Juca Ferreira concorda que houve uma inflexão a partir daquele momento, e relembra que “da origem, na gestão José Sarney, até Gil, o Ministério não havia dito a que veio, era uma criação puramente de marketing, uma soma aritmética dos órgãos que o compunham”. Entre os legados importantes desse período, ele cita a criação de uma política de Estado para o audiovisual, com o FSA, que levou o país a aumentar sua produção média de longas-metragens de 10 para 150 ao ano. “Foi onde mais avançamos”, diz.
Cultura como direito
Outra dimensão muito importante “inaugurada” com Gil e Juca, segundo o advogado e pesquisador Guilherme Varella, e que permanece sendo um desafio, é o entendimento da cultura sob a ótica da cidadania, como um direito. “Na Constituição de 1988 os direitos culturais estão postos pela primeira vez. Foi um divisor de águas”, afirma.

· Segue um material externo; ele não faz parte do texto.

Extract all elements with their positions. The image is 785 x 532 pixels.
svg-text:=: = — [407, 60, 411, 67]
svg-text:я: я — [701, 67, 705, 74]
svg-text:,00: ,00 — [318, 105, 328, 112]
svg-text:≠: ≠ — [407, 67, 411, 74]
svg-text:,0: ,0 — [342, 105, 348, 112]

Para ele, essa visão da “complexidade cultural brasileira” assumida nos últimos anos pelo MinC levou o Ministério a aumentar a capacidade de gestão e orçamento (mais do que triplicado entre 2003 e 2011). “A capacidade institucional cresce a partir do reconhecimento do direito a ser alcançado”, observa.

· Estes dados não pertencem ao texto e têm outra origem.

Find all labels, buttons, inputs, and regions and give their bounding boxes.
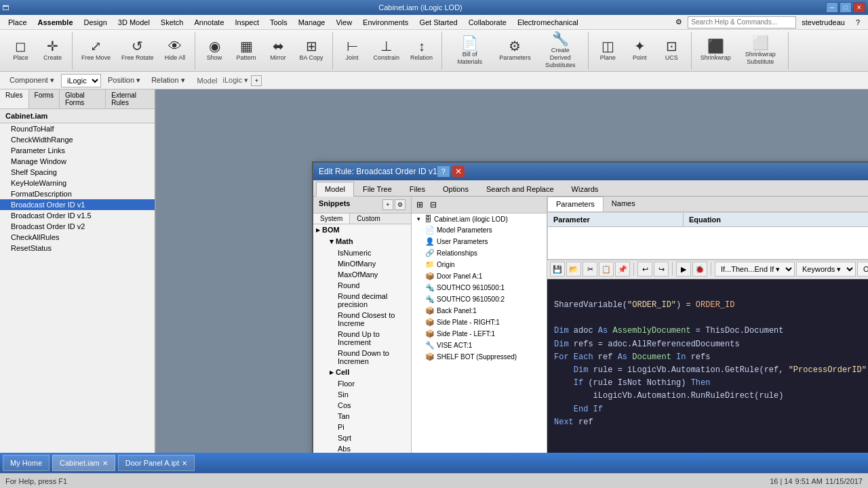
filetree-backpanel[interactable]: 📦 Back Panel:1 <box>412 305 547 317</box>
filetree-model-params[interactable]: 📄 Model Parameters <box>412 224 547 236</box>
dialog-tab-files[interactable]: Files <box>401 182 434 196</box>
hide-all-button[interactable]: 👁 Hide All <box>160 33 191 68</box>
filetree-sideleft[interactable]: 📦 Side Plate - LEFT:1 <box>412 328 547 340</box>
tab-doorpanel-close[interactable]: ✕ <box>182 460 187 467</box>
filetree-southco1[interactable]: 🔩 SOUTHCO 9610500:1 <box>412 282 547 293</box>
editor-redo-btn[interactable]: ↪ <box>654 262 669 277</box>
mirror-button[interactable]: ⬌ Mirror <box>263 33 294 68</box>
editor-paste-btn[interactable]: 📌 <box>615 262 630 277</box>
dialog-tab-wizards[interactable]: Wizards <box>563 182 608 196</box>
snippet-floor[interactable]: Floor <box>313 378 411 389</box>
snippet-round-up[interactable]: Round Up to Increment <box>313 329 411 348</box>
sidebar-item-managewindow[interactable]: Manage Window <box>0 156 155 167</box>
snippets-tab-custom[interactable]: Custom <box>350 214 387 224</box>
editor-open-btn[interactable]: 📂 <box>566 262 581 277</box>
sidebar-item-keyholewarning[interactable]: KeyHoleWarning <box>0 178 155 188</box>
shrinkwrap-button[interactable]: ⬛ Shrinkwrap <box>696 33 736 68</box>
tab-myhome[interactable]: My Home <box>3 455 50 471</box>
parameters-button[interactable]: ⚙ Parameters <box>494 33 536 68</box>
dialog-help-button[interactable]: ? <box>437 166 450 177</box>
dialog-tab-model[interactable]: Model <box>316 182 354 197</box>
sidebar-item-paramlinks[interactable]: Parameter Links <box>0 145 155 156</box>
snippet-round-decimal[interactable]: Round decimal precision <box>313 291 411 310</box>
editor-keywords-dropdown[interactable]: Keywords ▾ <box>796 262 856 277</box>
sidebar-item-formatdescription[interactable]: FormatDescription <box>0 188 155 199</box>
dialog-tab-filetree[interactable]: File Tree <box>354 182 401 196</box>
menu-electromechanical[interactable]: Electromechanical <box>512 17 584 28</box>
free-rotate-button[interactable]: ↺ Free Rotate <box>117 33 159 68</box>
snippet-bom[interactable]: ▸ BOM <box>313 224 411 236</box>
sidebar-item-checkwidthrange[interactable]: CheckWidthRange <box>0 134 155 145</box>
editor-snippet-dropdown[interactable]: If...Then...End If ▾ <box>715 262 795 277</box>
dialog-tab-options[interactable]: Options <box>434 182 477 196</box>
params-tab-names[interactable]: Names <box>604 197 644 211</box>
dialog-tab-searchreplace[interactable]: Search and Replace <box>477 182 563 196</box>
menu-assemble[interactable]: Assemble <box>33 17 79 28</box>
menu-settings[interactable]: ⚙ <box>670 16 688 28</box>
snippet-abs[interactable]: Abs <box>313 443 411 453</box>
add-tab-button[interactable]: + <box>251 75 262 86</box>
sidebar-item-broadcast-v15[interactable]: Broadcast Order ID v1.5 <box>0 210 155 221</box>
code-textarea[interactable]: SharedVariable("ORDER_ID") = ORDER_ID Di… <box>547 279 868 453</box>
sidebar-item-broadcast-v1[interactable]: Broadcast Order ID v1 <box>0 199 155 210</box>
create-button[interactable]: ✛ Create <box>37 33 68 68</box>
snippet-sqrt[interactable]: Sqrt <box>313 432 411 443</box>
snippet-round-down[interactable]: Round Down to Incremen <box>313 348 411 367</box>
maximize-button[interactable]: □ <box>840 2 852 13</box>
menu-inspect[interactable]: Inspect <box>230 17 264 28</box>
sidebar-item-roundtohalf[interactable]: RoundToHalf <box>0 123 155 134</box>
tab-forms[interactable]: Forms <box>29 89 60 108</box>
editor-debug-btn[interactable]: 🐞 <box>692 262 707 277</box>
params-tab-parameters[interactable]: Parameters <box>547 197 604 211</box>
tab-cabinet[interactable]: Cabinet.iam ✕ <box>52 455 115 471</box>
filetree-relationships[interactable]: 🔗 Relationships <box>412 247 547 259</box>
snippets-settings-button[interactable]: ⚙ <box>395 199 406 210</box>
snippets-add-button[interactable]: + <box>382 199 393 210</box>
close-window-button[interactable]: ✕ <box>853 2 865 13</box>
snippet-cos[interactable]: Cos <box>313 400 411 411</box>
create-derived-substitutes-button[interactable]: 🔧 Create Derived Substitutes <box>537 33 584 68</box>
show-button[interactable]: ◉ Show <box>199 33 230 68</box>
snippet-sin[interactable]: Sin <box>313 389 411 400</box>
menu-view[interactable]: View <box>330 17 357 28</box>
filetree-btn1[interactable]: ⊞ <box>413 198 427 211</box>
filetree-btn2[interactable]: ⊟ <box>427 198 440 211</box>
menu-place[interactable]: Place <box>3 17 33 28</box>
snippet-cell[interactable]: ▸ Cell <box>313 367 411 378</box>
snippet-isnumeric[interactable]: IsNumeric <box>313 247 411 258</box>
shrinkwrap-substitute-button[interactable]: ⬜ Shrinkwrap Substitute <box>737 33 784 68</box>
filetree-doorpanel[interactable]: 📦 Door Panel A:1 <box>412 270 547 282</box>
tab-rules[interactable]: Rules <box>0 89 29 108</box>
joint-button[interactable]: ⊢ Joint <box>337 33 368 68</box>
tab-external-rules[interactable]: External Rules <box>106 89 155 108</box>
filetree-origin[interactable]: 📁 Origin <box>412 259 547 270</box>
component-select[interactable]: iLogic <box>61 74 101 87</box>
tab-doorpanel[interactable]: Door Panel A.ipt ✕ <box>118 455 195 471</box>
menu-sketch[interactable]: Sketch <box>155 17 189 28</box>
editor-copy-btn[interactable]: 📋 <box>599 262 614 277</box>
filetree-vise[interactable]: 🔧 VISE ACT:1 <box>412 340 547 351</box>
free-move-button[interactable]: ⤢ Free Move <box>77 33 115 68</box>
menu-collaborate[interactable]: Collaborate <box>463 17 512 28</box>
menu-getstarted[interactable]: Get Started <box>414 17 462 28</box>
sidebar-item-broadcast-v2[interactable]: Broadcast Order ID v2 <box>0 221 155 232</box>
filetree-root[interactable]: ▾ 🗄 Cabinet.iam (ilogic LOD) <box>412 214 547 224</box>
filetree-southco2[interactable]: 🔩 SOUTHCO 9610500:2 <box>412 293 547 305</box>
editor-undo-btn[interactable]: ↩ <box>637 262 652 277</box>
minimize-button[interactable]: ─ <box>826 2 838 13</box>
snippet-minofmany[interactable]: MinOfMany <box>313 258 411 269</box>
menu-environments[interactable]: Environments <box>357 17 414 28</box>
sidebar-item-checkallrules[interactable]: CheckAllRules <box>0 232 155 243</box>
menu-manage[interactable]: Manage <box>293 17 331 28</box>
menu-annotate[interactable]: Annotate <box>189 17 229 28</box>
snippet-round[interactable]: Round <box>313 280 411 291</box>
editor-cut-btn[interactable]: ✂ <box>583 262 597 277</box>
snippet-math[interactable]: ▾ Math <box>313 236 411 247</box>
filetree-user-params[interactable]: 👤 User Parameters <box>412 236 547 247</box>
snippet-maxofmany[interactable]: MaxOfMany <box>313 269 411 280</box>
user-label[interactable]: stevetrudeau <box>796 17 850 28</box>
snippet-round-closest[interactable]: Round Closest to Increme <box>313 310 411 329</box>
place-button[interactable]: ◻ Place <box>5 33 36 68</box>
dialog-close-button[interactable]: ✕ <box>452 166 465 177</box>
help-search-input[interactable] <box>688 16 796 28</box>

Houve um inegável avanço em termos conceituais, segundo Varella, agora ameaçado pelos cortes fiscais da lógica neoliberal. Para o ex-ministro Juca, no entanto, as medidas de austeridade e a onda neoliberal no Brasil e no mundo não são a única explicação para o desastre, já que a perda orçamentária se iniciou no governo de Dilma.

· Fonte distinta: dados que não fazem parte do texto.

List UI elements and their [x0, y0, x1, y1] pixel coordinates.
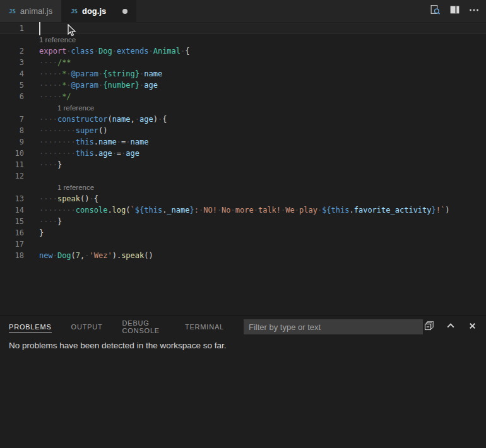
panel-tab-problems[interactable]: PROBLEMS [9, 321, 52, 333]
line-number: 15 [0, 216, 24, 227]
code-line-11[interactable]: 11····} [0, 159, 486, 170]
line-number: 4 [0, 68, 24, 80]
code-line-16[interactable]: 16} [0, 227, 486, 239]
code-line-15[interactable]: 15····} [0, 216, 486, 227]
line-number [0, 182, 24, 193]
panel-tab-output[interactable]: OUTPUT [71, 321, 103, 333]
problems-filter-input[interactable] [244, 319, 423, 334]
code-line-content: ····} [24, 216, 62, 227]
code-line-17[interactable]: 17 [0, 239, 486, 250]
codelens-row: 1 reference [0, 182, 486, 193]
code-line-content [24, 23, 39, 34]
code-line-content [24, 239, 39, 250]
code-line-content: ····/** [24, 57, 71, 68]
line-number: 7 [0, 114, 24, 125]
line-number: 13 [0, 193, 24, 204]
line-number: 17 [0, 239, 24, 250]
code-line-8[interactable]: 8········super() [0, 125, 486, 136]
editor-tabs: JSanimal.jsJSdog.js [0, 0, 136, 22]
javascript-file-icon: JS [9, 8, 16, 15]
split-editor-icon [449, 4, 460, 18]
line-number: 1 [0, 23, 24, 34]
code-line-4[interactable]: 4·····*·@param·{string}·name [0, 68, 486, 80]
editor-actions [429, 0, 486, 22]
code-line-content: ········console.log(`${this._name}:·NO!·… [24, 204, 449, 216]
more-actions-button[interactable] [468, 5, 480, 18]
code-line-10[interactable]: 10········this.age·=·age [0, 148, 486, 159]
code-line-6[interactable]: 6·····*/ [0, 91, 486, 102]
line-number: 3 [0, 57, 24, 68]
line-number [0, 102, 24, 114]
panel-tabs: PROBLEMSOUTPUTDEBUG CONSOLETERMINAL [9, 317, 244, 337]
panel-actions [423, 321, 481, 333]
collapse-all-button[interactable] [423, 321, 436, 333]
code-line-content: export·class·Dog·extends·Animal·{ [24, 45, 190, 57]
code-line-14[interactable]: 14········console.log(`${this._name}:·NO… [0, 204, 486, 216]
split-editor-button[interactable] [448, 5, 461, 18]
code-line-content [24, 170, 39, 182]
code-line-content: ·····*·@param·{string}·name [24, 68, 162, 80]
code-line-9[interactable]: 9········this.name·=·name [0, 136, 486, 148]
code-line-content: ········this.age·=·age [24, 148, 139, 159]
chevron-up-icon [446, 321, 456, 333]
line-number: 6 [0, 91, 24, 102]
code-line-content: ····speak()·{ [24, 193, 98, 204]
code-line-5[interactable]: 5·····*·@param·{number}·age [0, 80, 486, 91]
code-line-content: ····constructor(name,·age)·{ [24, 114, 167, 125]
tab-animal.js[interactable]: JSanimal.js [0, 0, 62, 22]
javascript-file-icon: JS [71, 8, 78, 15]
line-number: 8 [0, 125, 24, 136]
code-line-3[interactable]: 3····/** [0, 57, 486, 68]
close-panel-button[interactable] [466, 321, 478, 333]
maximize-panel-button[interactable] [444, 321, 457, 333]
line-number: 5 [0, 80, 24, 91]
panel-tab-debug-console[interactable]: DEBUG CONSOLE [122, 317, 165, 337]
code-lines: 11 reference2export·class·Dog·extends·An… [0, 23, 486, 261]
tab-label: animal.js [20, 6, 52, 16]
line-number [0, 34, 24, 45]
bottom-panel: PROBLEMSOUTPUTDEBUG CONSOLETERMINAL [0, 315, 486, 448]
code-line-7[interactable]: 7····constructor(name,·age)·{ [0, 114, 486, 125]
line-number: 14 [0, 204, 24, 216]
vscode-window: JSanimal.jsJSdog.js [0, 0, 486, 448]
text-caret [39, 22, 40, 35]
collapse-all-icon [424, 321, 434, 333]
line-number: 12 [0, 170, 24, 182]
code-line-content: } [24, 227, 44, 239]
line-number: 11 [0, 159, 24, 170]
code-line-18[interactable]: 18new·Dog(7,·'Wez').speak() [0, 250, 486, 261]
modified-indicator-dot[interactable] [122, 9, 127, 14]
mouse-cursor [68, 24, 77, 40]
code-line-content: ·····*·@param·{number}·age [24, 80, 158, 91]
code-line-2[interactable]: 2export·class·Dog·extends·Animal·{ [0, 45, 486, 57]
code-line-13[interactable]: 13····speak()·{ [0, 193, 486, 204]
line-number: 2 [0, 45, 24, 57]
panel-header: PROBLEMSOUTPUTDEBUG CONSOLETERMINAL [0, 316, 486, 338]
codelens-reference[interactable]: 1 reference [24, 102, 94, 114]
code-line-content: ········super() [24, 125, 107, 136]
panel-tab-terminal[interactable]: TERMINAL [185, 321, 224, 333]
code-line-content: ·····*/ [24, 91, 71, 102]
problems-message: No problems have been detected in the wo… [0, 338, 486, 353]
code-line-12[interactable]: 12 [0, 170, 486, 182]
tab-dog.js[interactable]: JSdog.js [62, 0, 136, 22]
open-preview-button[interactable] [429, 5, 441, 18]
codelens-row: 1 reference [0, 102, 486, 114]
code-line-content: ········this.name·=·name [24, 136, 148, 148]
code-line-content: new·Dog(7,·'Wez').speak() [24, 250, 153, 261]
code-editor[interactable]: 11 reference2export·class·Dog·extends·An… [0, 22, 486, 315]
line-number: 10 [0, 148, 24, 159]
line-number: 18 [0, 250, 24, 261]
line-number: 9 [0, 136, 24, 148]
codelens-reference[interactable]: 1 reference [24, 182, 94, 193]
line-number: 16 [0, 227, 24, 239]
close-icon [468, 321, 477, 333]
tab-label: dog.js [82, 6, 106, 16]
more-actions-icon [469, 5, 479, 18]
code-line-content: ····} [24, 159, 62, 170]
editor-tab-bar: JSanimal.jsJSdog.js [0, 0, 486, 22]
open-preview-icon [430, 4, 441, 18]
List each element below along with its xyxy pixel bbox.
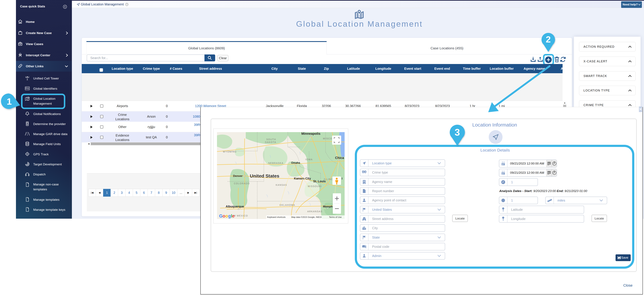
- svg-text:3: 3: [455, 127, 460, 138]
- svg-text:I: I: [342, 177, 342, 180]
- svg-text:2: 2: [546, 34, 551, 44]
- svg-text:Kansas City: Kansas City: [294, 177, 311, 180]
- svg-text:United States: United States: [250, 174, 279, 178]
- svg-text:Omaha: Omaha: [291, 162, 300, 164]
- svg-text:WYOMING: WYOMING: [223, 150, 237, 153]
- svg-text:Denver: Denver: [233, 174, 243, 178]
- svg-text:OKLAHOMA: OKLAHOMA: [280, 204, 295, 206]
- svg-text:W MEXICO: W MEXICO: [234, 214, 248, 217]
- svg-text:KANSAS: KANSAS: [276, 184, 287, 186]
- svg-text:DAKOTA: DAKOTA: [265, 141, 276, 144]
- svg-text:IOWA: IOWA: [305, 158, 313, 161]
- svg-text:WISCO: WISCO: [323, 137, 332, 140]
- svg-text:SOUTH: SOUTH: [266, 138, 276, 141]
- svg-text:St. Louis: St. Louis: [313, 180, 326, 183]
- svg-text:Terms of Use: Terms of Use: [329, 216, 342, 218]
- svg-text:o: o: [225, 214, 228, 218]
- svg-text:1: 1: [6, 96, 12, 106]
- svg-text:COLORADO: COLORADO: [234, 182, 250, 185]
- svg-text:Map data ©2023 Google, INEGI: Map data ©2023 Google, INEGI: [291, 216, 322, 218]
- svg-text:Keyboard shortcuts: Keyboard shortcuts: [267, 216, 286, 218]
- svg-text:Chica: Chica: [335, 156, 344, 160]
- svg-text:o: o: [222, 214, 225, 218]
- svg-text:Minneapolis: Minneapolis: [301, 132, 320, 136]
- svg-text:Memphi: Memphi: [323, 205, 334, 208]
- svg-text:e: e: [232, 214, 234, 218]
- svg-text:Albuquerque: Albuquerque: [226, 205, 244, 208]
- svg-text:G: G: [219, 214, 222, 218]
- svg-text:MISSOURI: MISSOURI: [308, 185, 322, 188]
- svg-text:NEBRASKA: NEBRASKA: [268, 162, 284, 164]
- svg-text:ARKANSAS: ARKANSAS: [307, 210, 322, 213]
- svg-text:g: g: [228, 214, 231, 218]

Apesar de admitir que “o capital financeiro não tem muito afeto pela democracia”, e que “o projeto é transformar o Brasil no que o Chile foi na década de 70, um parque temático neoliberal”, ele nota que faltou à esquerda pensar um modelo de desenvolvimento para o país no pós-ditadura. “O desenvolvimento brasileiro é um pensamento economicista”, conclui.
O estudo de João Brant, enriquecido pelo debate, assim como os outros que estão sendo expostos nas sessões do “Observatório da Austeridade” na FES, subsidiarão o segundo volume do documento “Austeridade e Retrocesso” e livro a ser lançado pela Editora Autonomia Literária.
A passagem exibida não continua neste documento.